Geçen hafta SÖZCÜ Ankara bürosundaki odama geldiğimde masamda iki kitap buldum.

İkisi de Çevre ve Şehircilik Bakanı Murat Kurum’un mektubuyla birlikte gönderilmişti. İlki “Tabiatın Sessiz Tanıkları ANIT AĞAÇLAR” başlığını taşıyordu. Diğeri ise “Türkiye’nin Gizli Hazineleri: Mağaralar”.

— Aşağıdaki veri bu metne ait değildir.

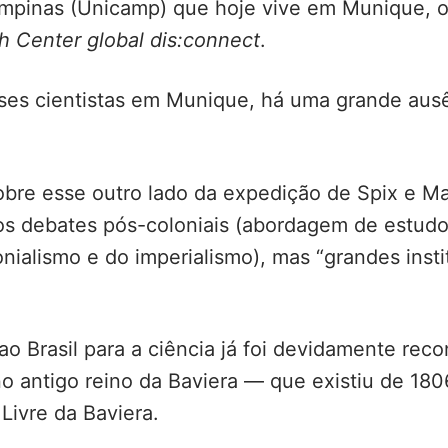
ampinas (Unicamp) que hoje vive em Munique, o
h Center global dis:connect
.
sses cientistas em Munique, há uma grande aus
bre esse outro lado da expedição de Spix e Ma
 aos debates pós-coloniais (abordagem de estud
nialismo e do imperialismo), mas “grandes inst
ao Brasil para a ciência já foi devidamente rec
 no antigo reino da Baviera — que existiu de 18
Livre da Baviera.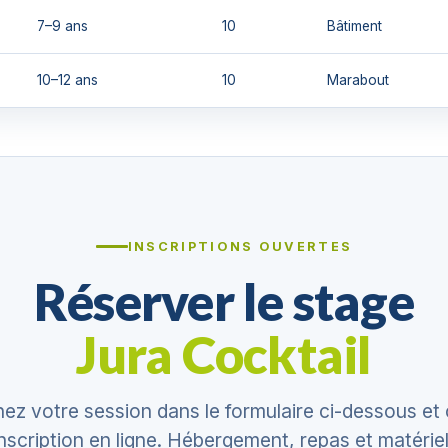
7–9 ans
10
Bâtiment
10–12 ans
10
Marabout
INSCRIPTIONS OUVERTES
Réserver le stage
Jura Cocktail
nez votre session dans le formulaire ci-dessous et
nscription en ligne. Hébergement, repas et matériel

Ne yalan söyleyeyim, resmi kurumların hazırladığı bu tür kitapların birçoğunu israf olarak görenlerdenim. Devasa boyutları, pahalı kağıtlarıyla sağa sola gönderilirler ama çoğunun kapağı dahi açılmaz.

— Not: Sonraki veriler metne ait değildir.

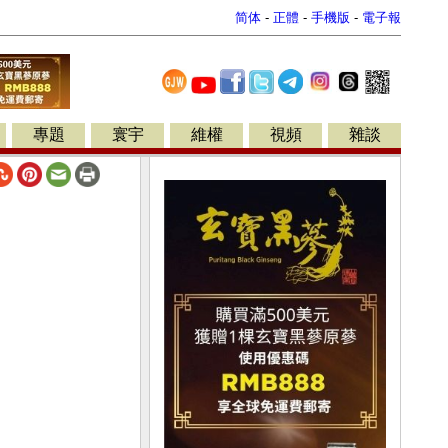
简体
-
正體
-
手機版
-
電子報
專題
寰宇
維權
視頻
雜談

Ancak “ölmeden önce görülmesi gereken yerler” listesi olan ve fırsat buldukça Anadolu’yu gezmeye çalışan biri olarak Çevre ve Şehircilik Bakanlığı’nın gönderdiği iki kitabı da başucu kitabı yaptım.

Başta çevre konularından sorumlu Bakan Yardımcısı Mehmet Emin Birpınar olmak üzere, o kitaplarda emeği geçen herkese teşekkür etmek isterim.

Bugün sizlerle ANIT AĞAÇLAR kitabından seçtiğim bazı detayları paylaşmak istiyorum.

★★★

İlk aktaracağım ağaç, Türkiye’deki en kıdemli ağaç. Aynı zamanda dünyadaki en yaşlı beş ağaçtan biri. Zonguldak/Alaplı’da yaşayan bir “Porsuk Ağacı – Taxus Baccata”.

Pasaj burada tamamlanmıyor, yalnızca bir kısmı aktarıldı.